I was very reluctant to leave St. Patrick’s behind and serve with the Marines out in the desert. I was literally driven. In my heart, it seemed to be something very sacred calling me into the desert. Before I even agreed to go, I begged God to send someone else since I was so terrified. In the silence, Jesus assured me that he would never ask me to do something he would not do. Jesus would never let me go to the desert without Him.
Lent is like being forced into the desert. Out in the desert we discover things beyond our wildest imaginations. In the Gospel we heard on Ash Wednesday Jesus promises us that prayer from the heart will be repaid:
“But when you pray, go to your inner room,
close the door, and pray to your Father in secret.
And your Father who sees in secret will repay you.”
We never go alone into the desert of our fasting and prayer. It will always bring us to an encounter with the burning bush or the voice of God. God, our Creator, will listen to our tiny cries! The prophet Isaiah speaks the Word of God and shares with us the fruit of the true fasting and prayer requested by God:
This, rather, is the fasting that I wish:
releasing those bound unjustly,
untying the thongs of the yoke;
Setting free the oppressed,
breaking every yoke;
Sharing your bread with the hungry,
sheltering the oppressed and the homeless;
Clothing the naked when you see them,
and not turning your back on your own.
Then your light shall break forth like the dawn,
and your wound shall quickly be healed;
Your vindication shall go before you,
and the glory of the Lord shall be your rear guard.
Then you shall call, and the Lord will answer,
you shall cry for help, and he will say: Here I am!
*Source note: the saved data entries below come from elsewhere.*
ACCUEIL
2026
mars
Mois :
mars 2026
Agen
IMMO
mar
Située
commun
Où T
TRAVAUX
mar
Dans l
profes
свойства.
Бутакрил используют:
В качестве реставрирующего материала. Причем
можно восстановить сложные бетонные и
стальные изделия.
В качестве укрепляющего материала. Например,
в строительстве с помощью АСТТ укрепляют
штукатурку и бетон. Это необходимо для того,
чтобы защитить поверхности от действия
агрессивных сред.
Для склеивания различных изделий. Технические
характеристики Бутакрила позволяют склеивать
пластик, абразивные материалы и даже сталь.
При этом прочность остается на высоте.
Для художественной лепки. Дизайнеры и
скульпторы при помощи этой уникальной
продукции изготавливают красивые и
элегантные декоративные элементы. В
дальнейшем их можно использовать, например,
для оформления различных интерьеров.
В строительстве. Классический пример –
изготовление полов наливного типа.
Out in the desert, God spoke to me no matter what kind of terror or boredom I was wrestling with. God said to me, “Here I am!” as death and violence raged about me. When I was forced to empty myself, God filled my emptiness that sustains me to this day. I shared the attached story this past weekend. This story is for me.
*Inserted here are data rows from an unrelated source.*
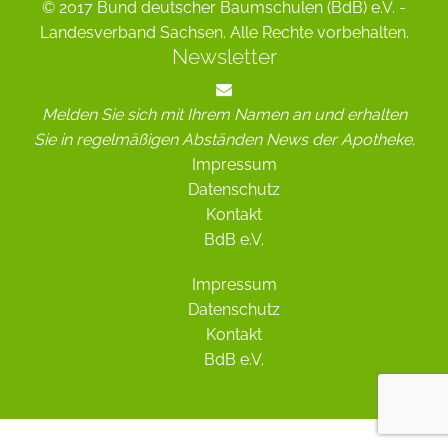
© 2017 Bund deutscher Baumschulen (BdB) e.V. -
Landesverband Sachsen. Alle Rechte vorbehalten.
Newsletter
Melden Sie sich mit Ihrem Namen an und erhalten
Sie in regelmäßigen Abständen News der Apotheke.
Impressum
Datenschutz
Kontakt
BdB e.V.
Impressum
Datenschutz
Kontakt
BdB e.V.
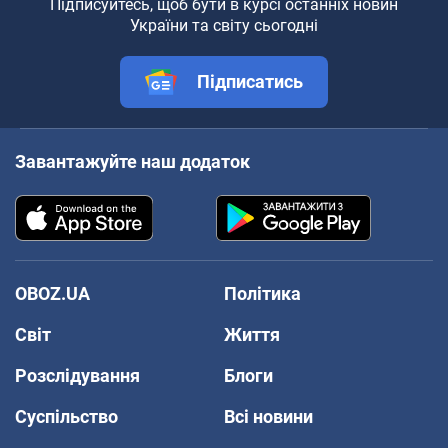
Підписуйтесь, щоб бути в курсі останніх новин
України та світу сьогодні
Підписатись
Завантажуйте наш додаток
OBOZ.UA
Політика
Світ
Життя
Розслідування
Блоги
Суспільство
Всі новини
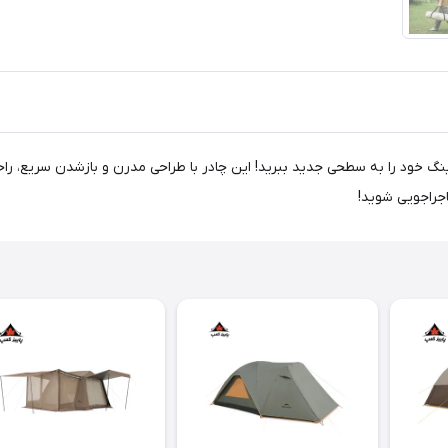
ک 3 نفره مدل آنگو | CNK2450WS021، تجربه کمپینگ خود را به سطحی جدید ببرید! این چادر با طراحی مدر
ماجراجویی شوید!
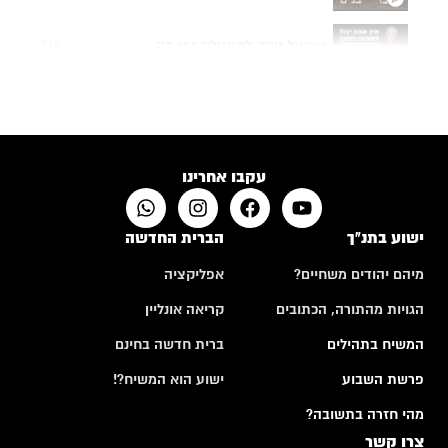
ישראל ניסה להתעלם זמן מה...
7:48
תפילה של אם שכולה
4:24
האם לבני אדם יש רצון חופשי?
10:50
עקבו אחרינו
ישוע בתנ"ך
הברית החדשה
מיהם יהודים משחיים?
אפליקציה
הגויות מהתורה, הכתובים
קריאה אונליין
המשיח בתהילים
ברית חדשה בחינם
פרשת השבוע
ישוע הוא המשיח?!
מהי חזרה בתשובה?
צרו קשר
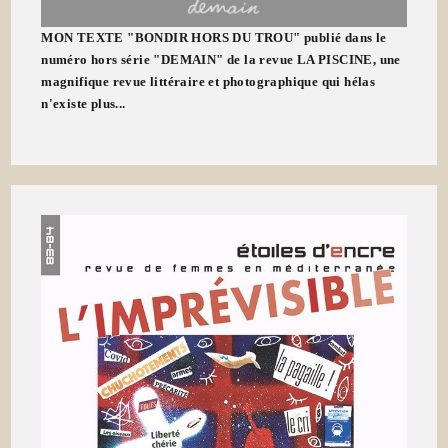
MON TEXTE "BONDIR HORS DU TROU" publié dans le
numéro hors série "DEMAIN" de la revue LA PISCINE, une
magnifique revue littéraire et photographique qui hélas
n'existe plus...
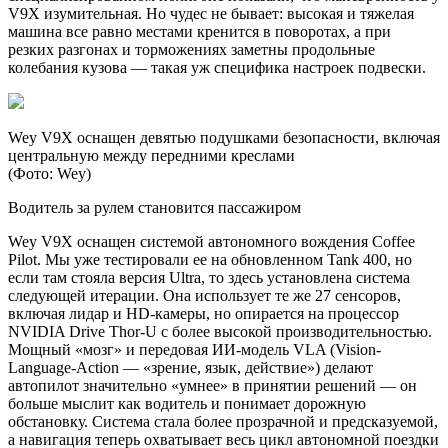
V9X изумительная. Но чудес не бывает: высокая и тяжелая
машина все равно местами кренится в поворотах, а при
резких разгонах и торможениях заметны продольные
колебания кузова — такая уж специфика настроек подвески.
Wey V9X оснащен девятью подушками безопасности, включая
центральную между передними креслами
(Фото: Wey)
Водитель за рулем становится пассажиром
Wey V9X оснащен системой автономного вождения Coffee
Pilot. Мы уже тестировали ее на обновленном Tank 400, но
если там стояла версия Ultra, то здесь установлена система
следующей итерации. Она использует те же 27 сенсоров,
включая лидар и HD-камеры, но опирается на процессор
NVIDIA Drive Thor-U с более высокой производительностью.
Мощный «мозг» и передовая ИИ-модель VLA (Vision-
Language-Action — «зрение, язык, действие») делают
автопилот значительно «умнее» в принятии решений — он
больше мыслит как водитель и понимает дорожную
обстановку. Система стала более прозрачной и предсказуемой,
а навигация теперь охватывает весь цикл автономной поездки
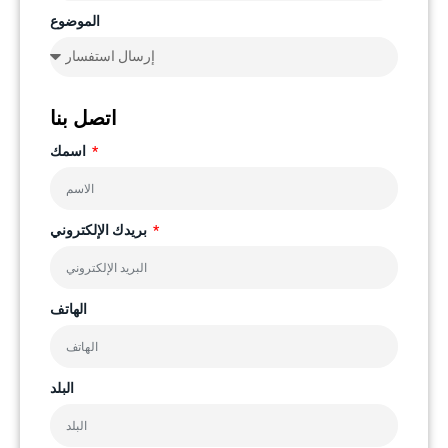
الموضوع
اتصل بنا
اسمك
بريدك الإلكتروني
الهاتف
البلد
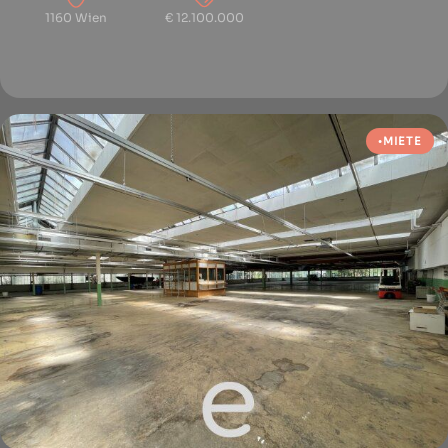
1160 Wien
€ 12.100.000
MIETE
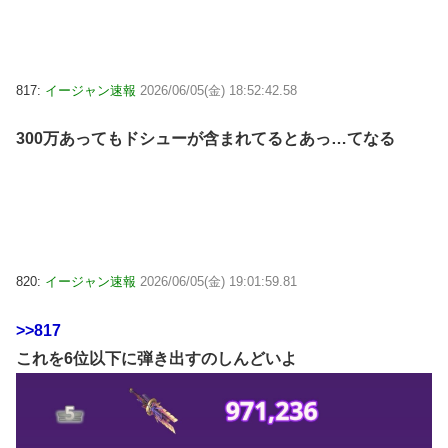
817:
イージャン速報
2026/06/05(金) 18:52:42.58
300万あってもドシューが含まれてるとあっ…てなる
820:
イージャン速報
2026/06/05(金) 19:01:59.81
>>817
これを6位以下に弾き出すのしんどいよ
Have a blessed and holy week of Lent.
Love, joy, peace,
Father Ron Moses +
Bring an empty cup
There’s a story about a little country parish. One Sunday a rich man was passing by the church and, as he passed by, he heard the priest giving his homily. The man came in and sat down to listen After Mass, he went to the priest and said, “What can I give or do to become part of this parish? I have a lot of money. I also have power and prestige. What can I do?”
The priest said this: “When you hear about the forgiveness of sins, say to yourself, ‘This is for me.’ When you hear the gospel preached, say, ‘This is for me.’ When you receive the Body and Blood of Christ in the Eucharist, say, ‘This is for me.’
And one more thing. Every time you come to worship, bring an empty cup. Carry this cup with you whenever you come. It will remind you that you can give nothing. It will remind you that you’re really a poor beggar, and that everything is a gift from God.”
And to this day, people see that man carrying an empty cup when he goes to Mass. And not only that, but it seems that some of the other parishioners have started to carry empty cups too. They carry them wherever they go. It reminds them that they can bring nothing. It reminds them that they too, are beggars. And it reminds them that everything – literally, everything – comes by the grace of God.